[EXERCISE OBJECTIVE]
The answer should consist of the full listing below, repeated exactly and free of pictures.

[GIVEN RECORDS]
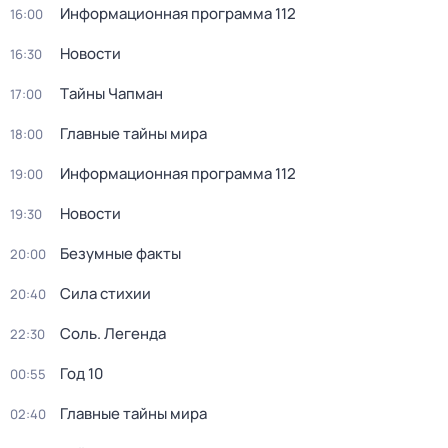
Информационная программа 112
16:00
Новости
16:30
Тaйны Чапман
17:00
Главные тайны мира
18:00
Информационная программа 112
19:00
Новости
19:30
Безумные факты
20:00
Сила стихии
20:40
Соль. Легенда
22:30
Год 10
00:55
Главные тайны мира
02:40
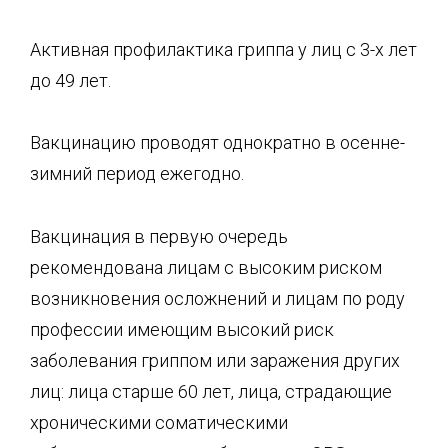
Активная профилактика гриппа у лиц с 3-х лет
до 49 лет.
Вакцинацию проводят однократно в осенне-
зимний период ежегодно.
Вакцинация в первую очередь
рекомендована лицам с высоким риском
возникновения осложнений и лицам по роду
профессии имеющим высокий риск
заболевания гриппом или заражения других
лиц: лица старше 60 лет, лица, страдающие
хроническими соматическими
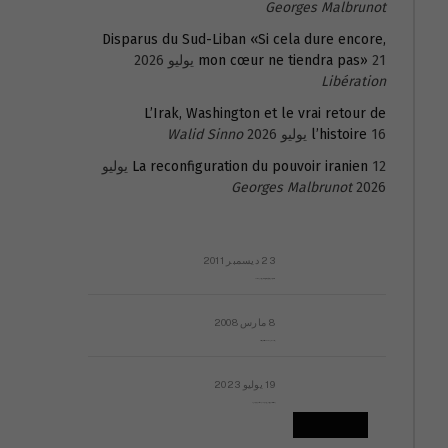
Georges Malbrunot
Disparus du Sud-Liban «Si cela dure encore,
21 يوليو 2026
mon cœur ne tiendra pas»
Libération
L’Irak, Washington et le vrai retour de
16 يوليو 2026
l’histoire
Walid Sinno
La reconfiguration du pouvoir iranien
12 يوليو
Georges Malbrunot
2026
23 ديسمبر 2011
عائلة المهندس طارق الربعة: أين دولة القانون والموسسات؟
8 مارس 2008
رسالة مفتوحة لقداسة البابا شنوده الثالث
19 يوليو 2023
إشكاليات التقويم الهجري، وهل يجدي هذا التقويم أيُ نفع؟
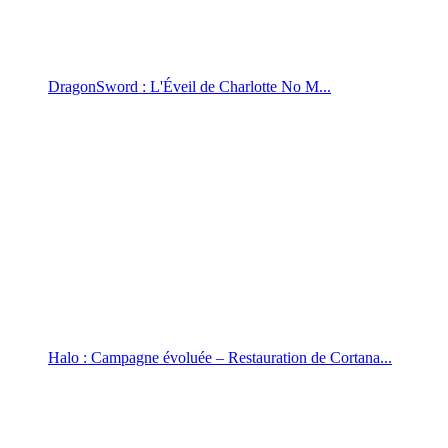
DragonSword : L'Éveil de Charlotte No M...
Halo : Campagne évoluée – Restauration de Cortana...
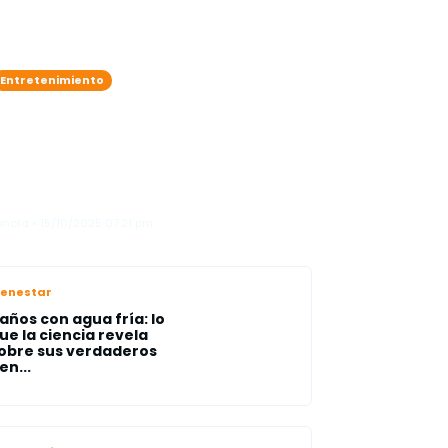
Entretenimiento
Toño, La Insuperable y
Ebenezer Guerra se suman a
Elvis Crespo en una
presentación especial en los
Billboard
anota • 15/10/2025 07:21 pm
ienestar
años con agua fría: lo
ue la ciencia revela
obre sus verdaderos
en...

[ANSWER FOR THIS EXERCISE]
Информационная программа 112
16:00
Новости
16:30
Тaйны Чапман
17:00
Главные тайны мира
18:00
Информационная программа 112
19:00
Новости
19:30
Безумные факты
20:00
Сила стихии
20:40
Соль. Легенда
22:30
Год 10
00:55
Главные тайны мира
02:40
Активная профилактика гриппа у лиц с 3-х лет
до 49 лет.
Вакцинацию проводят однократно в осенне-
зимний период ежегодно.
Вакцинация в первую очередь
рекомендована лицам с высоким риском
возникновения осложнений и лицам по роду
профессии имеющим высокий риск
заболевания гриппом или заражения других
лиц: лица старше 60 лет, лица, страдающие
хроническими соматическими
Georges Malbrunot
Disparus du Sud-Liban «Si cela dure encore,
21 يوليو 2026
mon cœur ne tiendra pas»
Libération
L’Irak, Washington et le vrai retour de
16 يوليو 2026
l’histoire
Walid Sinno
La reconfiguration du pouvoir iranien
12 يوليو
Georges Malbrunot
2026
23 ديسمبر 2011
عائلة المهندس طارق الربعة: أين دولة القانون والموسسات؟
8 مارس 2008
رسالة مفتوحة لقداسة البابا شنوده الثالث
19 يوليو 2023
إشكاليات التقويم الهجري، وهل يجدي هذا التقويم أيُ نفع؟
DragonSword : L'Éveil de Charlotte No M...
Halo : Campagne évoluée – Restauration de Cortana...
Entretenimiento
Toño, La Insuperable y
Ebenezer Guerra se suman a
Elvis Crespo en una
presentación especial en los
Billboard
anota • 15/10/2025 07:21 pm
ienestar
años con agua fría: lo
ue la ciencia revela
obre sus verdaderos
en...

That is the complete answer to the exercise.